Infinite Jest by David Foster Wallace — Because Trump supporters might actually enjoy the portrayal of a future in which a popular entertainer has become President of the United States, assumed control over Mexico and Canada, and sold advertising rights to the calendar years. For the rest of us, it’s a novel about how the constant craving for entertainment can kill you, so…
The Bible — Given Trump’s unexpectedly strong support from evangelical voters in the GOP, we thought it might be a good idea if they took a closer look at what this book actually says.
Everything is Perfect When You’re a Liar by Kelly Oxford — I feel no need to elaborate on this selection.
American Psycho by Bret Easton Ellis — This one also seems pretty clear.
Spiritus Mundi by Robert Sheppard — A novel that was originally serialized on the Occupy Wall Street New York City General Assembly web site.

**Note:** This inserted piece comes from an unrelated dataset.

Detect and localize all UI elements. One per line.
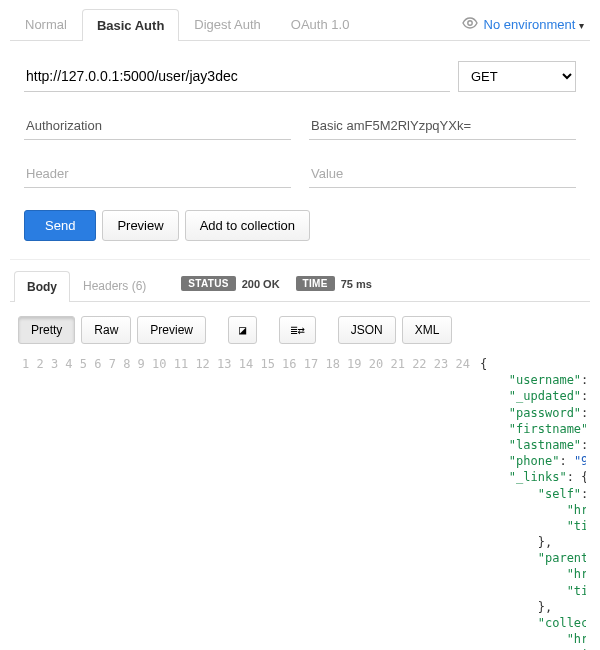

Though now that it is available on Amazon does that make it more of a Clinton selection?
A People’s History of the United States by Howard Zinn — A genuinely great volume on the untold stories from American history. If you’re supporting Sanders, you’ve probably already read it.
Evicted: Poverty and Profit in the American City by Matthew Desmond — By all accounts, a gut-wrenching narrative of poverty, inequality, systematic injustice and economic stagnation — the very issues that Bernie Sanders has brought to the forefront with his candidacy. Nickel & Dimed author Barbara Ehrenreich says that Desmond has “set a new standard for reporting on poverty.” Probably the best book to press on your Clinton friends if you’re still trying to get them to #FeeltheBern.
The Great Gatsby by F. Scott Fitzgerald — For one, because Sanders is hoping for a big victory in Fitzgerald’s home state of Minnesota today. And for two, because it’s not hard to imagine Sanders calling the rich out as “CARELESS PEOPLE!” in a rousing speech. Bonus recommendation: For Trump supporters, whatever book it is that Tom Buchanan is reading about racial purity.
How to Win Friends and Influence People by Dale Carnegie — Any book at all would be a good start, honestly. But for the sake of their preternaturally unlikable candidate, this might be the best choice.
Is Everyone Hanging Out Without Me? by Mindy Kaling — For people who like a guy with no support from anyone who has ever spent any time with him before.
I, Robot by Isaac Asimov — Offers an important rebuttal to those who claim their candidate has dangerous policy ideas: “First of all, a Rubio may not injure a human being or, through inaction, allow a human being to come to harm…”
Do Androids Dream of Electric Sheep? by Philip K. Dick — The source material for the classic film “Blade Runner,” in which several rebellious androids have incept dates, i.e birthdays, in 2016. Hardly seems like a coincidence.
The Power of Habit by Charles Duhigg — To dispel the fiction that Marco Rubio doesn’t know what he’s doing when he gets stuck in a Habit Loop.
The History of the Decline and Fall of the Roman Empire by Edward Gibbon — A good choice following the decline and fall of America’s most prominent political dynasty (so far). Plus you’ve got the time now.
I Was Told There’d be Cake by Sloane Crosley — The Seattle Times said that “this book about nothing is riveting to the very end.” It was written by a publicist.
The Scientific Principles of Grain Storage by T.A. Oxley — Not about the pyramids. Not written by Joseph. Not a lost book of the Bible.
A Million Little Pieces by James Frey — Frey might not have actually tried to stab one of his friends or turned down a full scholarship to West Point either, but that doesn’t mean he didn’t write a heck of a good read!
Mo’ Meta Blues by Questlove — One of the few things people have noticed Kasich saying in this primary was that he disapproves of Questlove’s band The Roots. Since Kasich doesn’t matter anyway, his supporters may as well get to know an artist their candidate wrote off in a matter of minutes. They have to ask themselves the same question Think Progress has asked: Can You Love America and Hate Questlove?